[DATA FOR ANALYSIS Boundary: Start]

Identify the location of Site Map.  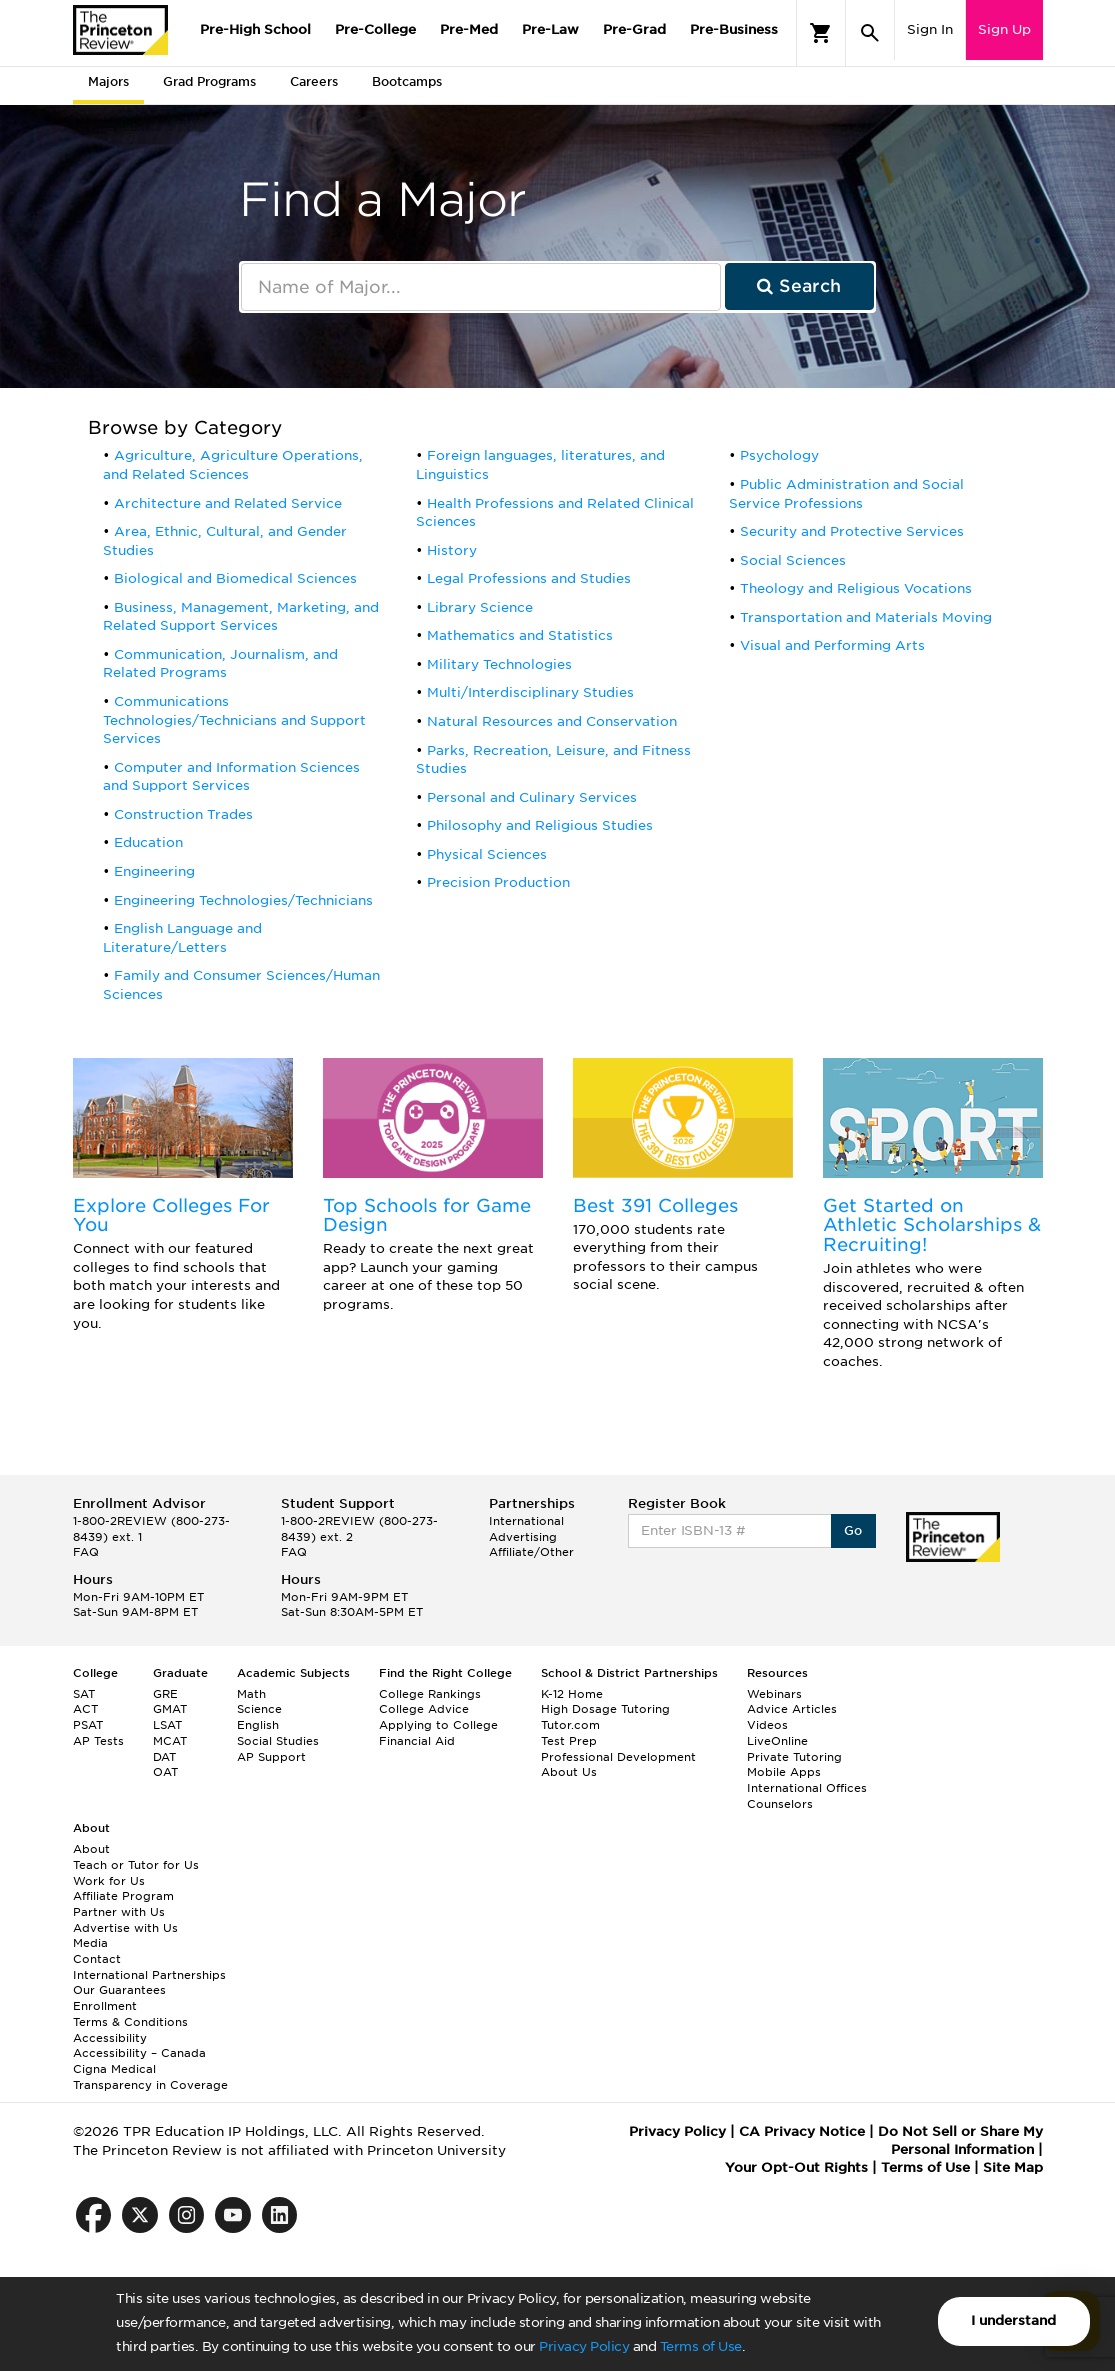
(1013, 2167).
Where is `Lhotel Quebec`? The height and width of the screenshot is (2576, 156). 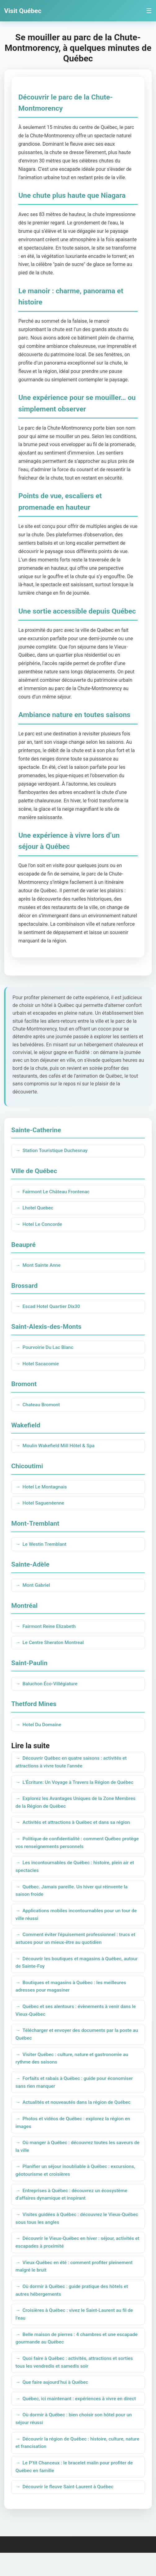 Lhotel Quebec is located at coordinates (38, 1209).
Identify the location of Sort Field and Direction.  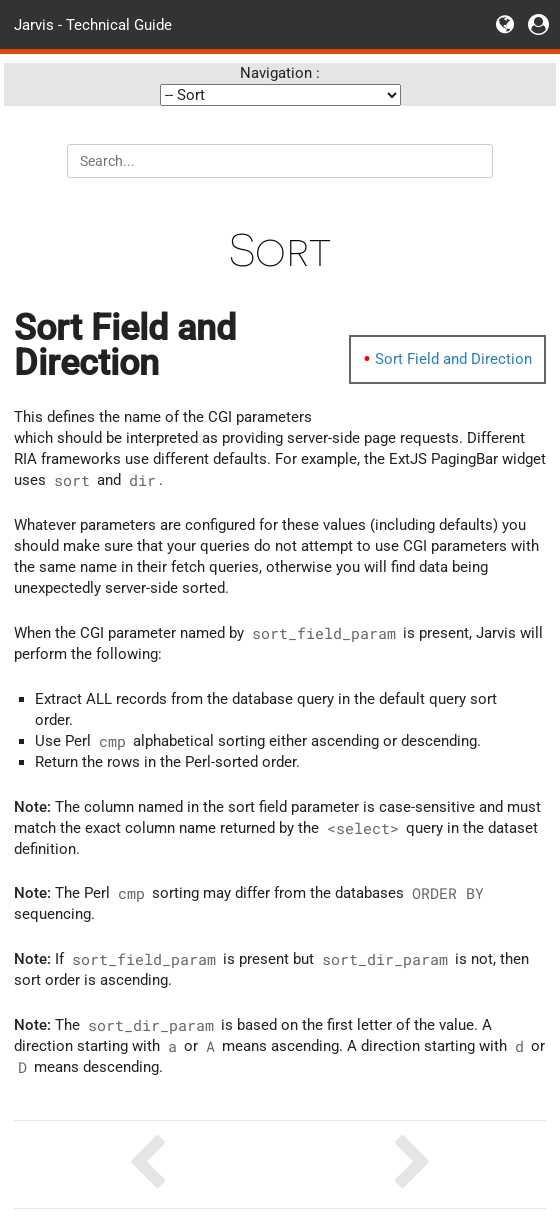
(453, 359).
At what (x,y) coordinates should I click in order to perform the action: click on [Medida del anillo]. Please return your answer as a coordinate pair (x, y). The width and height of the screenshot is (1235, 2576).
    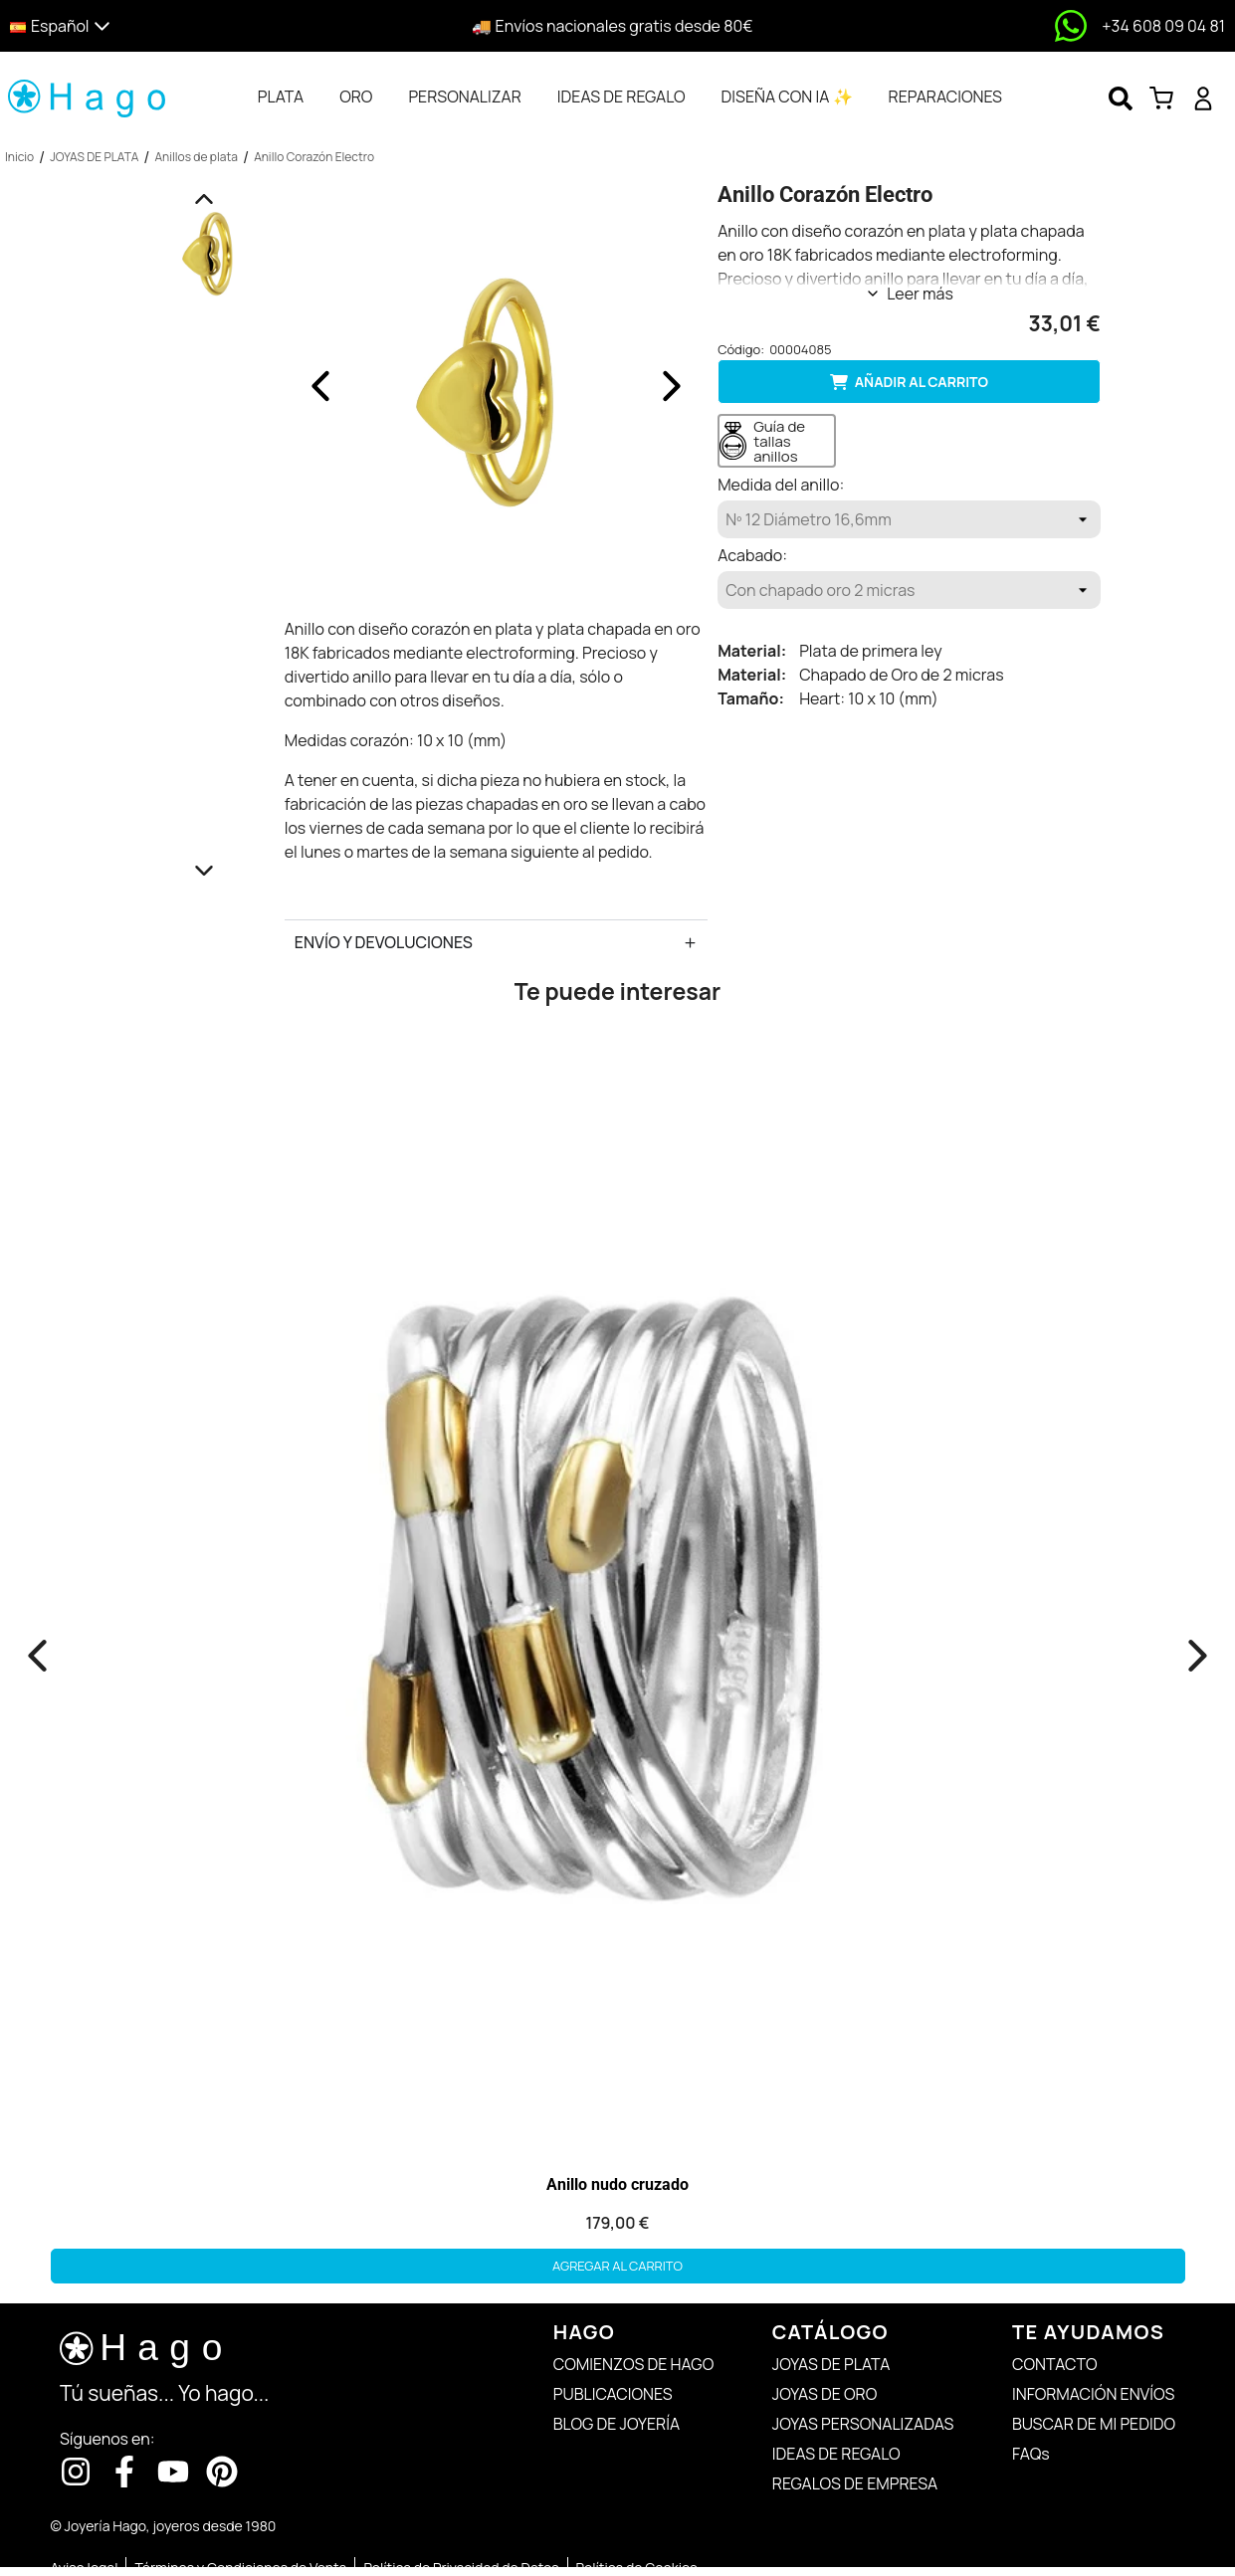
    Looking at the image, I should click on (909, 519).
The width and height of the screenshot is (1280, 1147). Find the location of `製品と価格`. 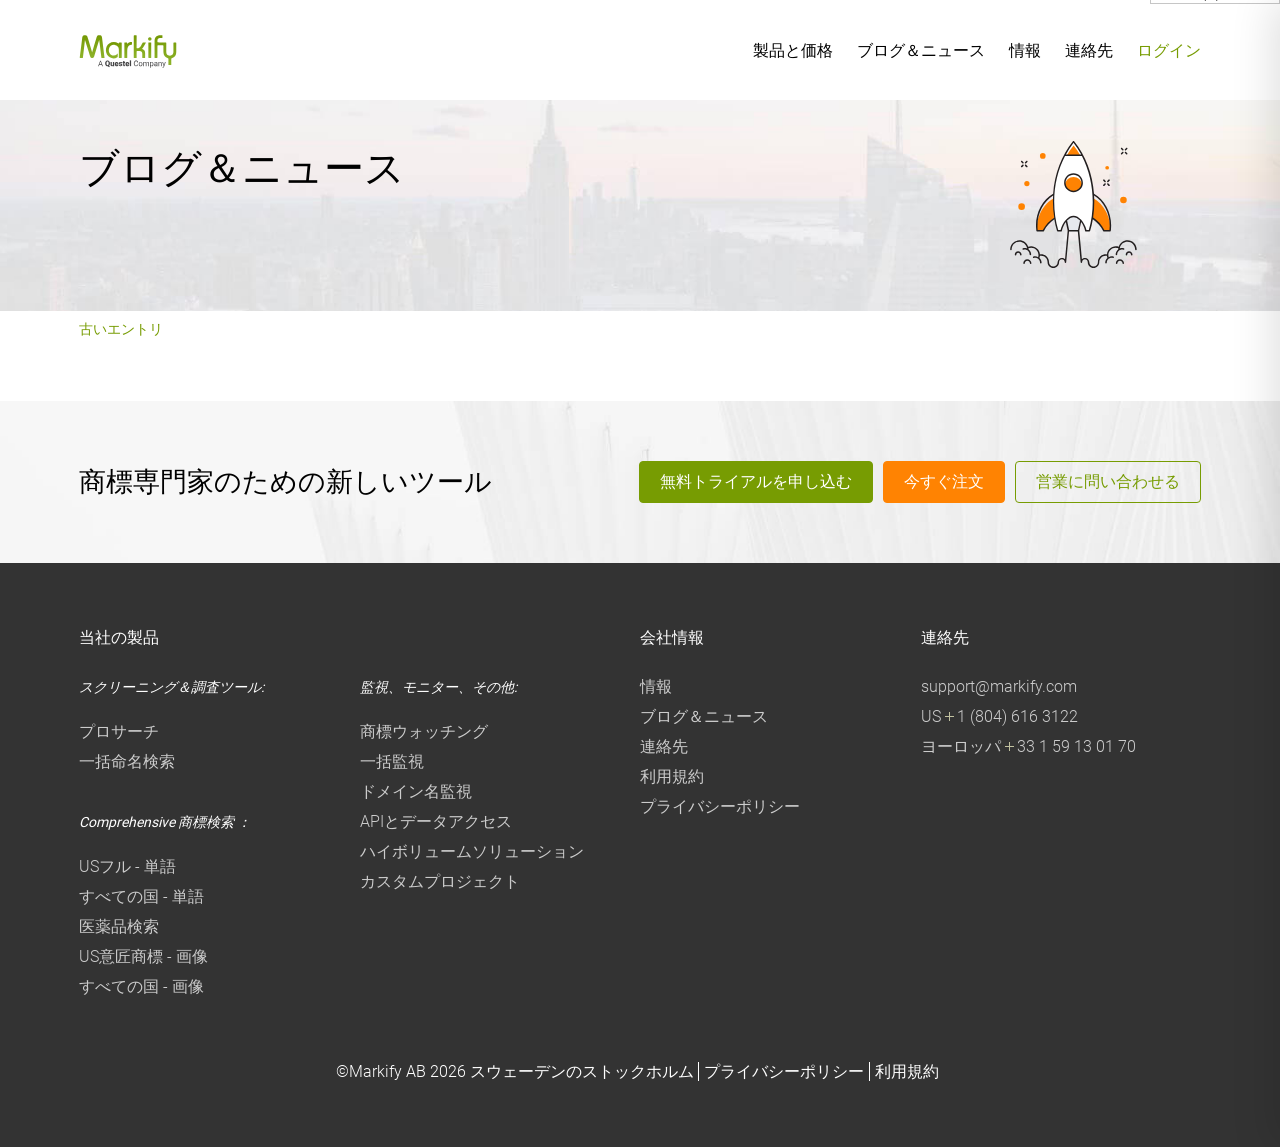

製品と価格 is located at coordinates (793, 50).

[DATA FOR ANALYSIS Boundary: End]

■ **YOUR ASSIGNMENT**
The answer consists solely of the lines from the one holding "The width and height of the screenshot is (1280, 1147)." through the final line of the records, both ends included, each duplicated exactly. Leave images out.

■ **WRITTEN SOLUTION**
The width and height of the screenshot is (1280, 1147). Find the location of `製品と価格`. 

製品と価格 is located at coordinates (793, 50).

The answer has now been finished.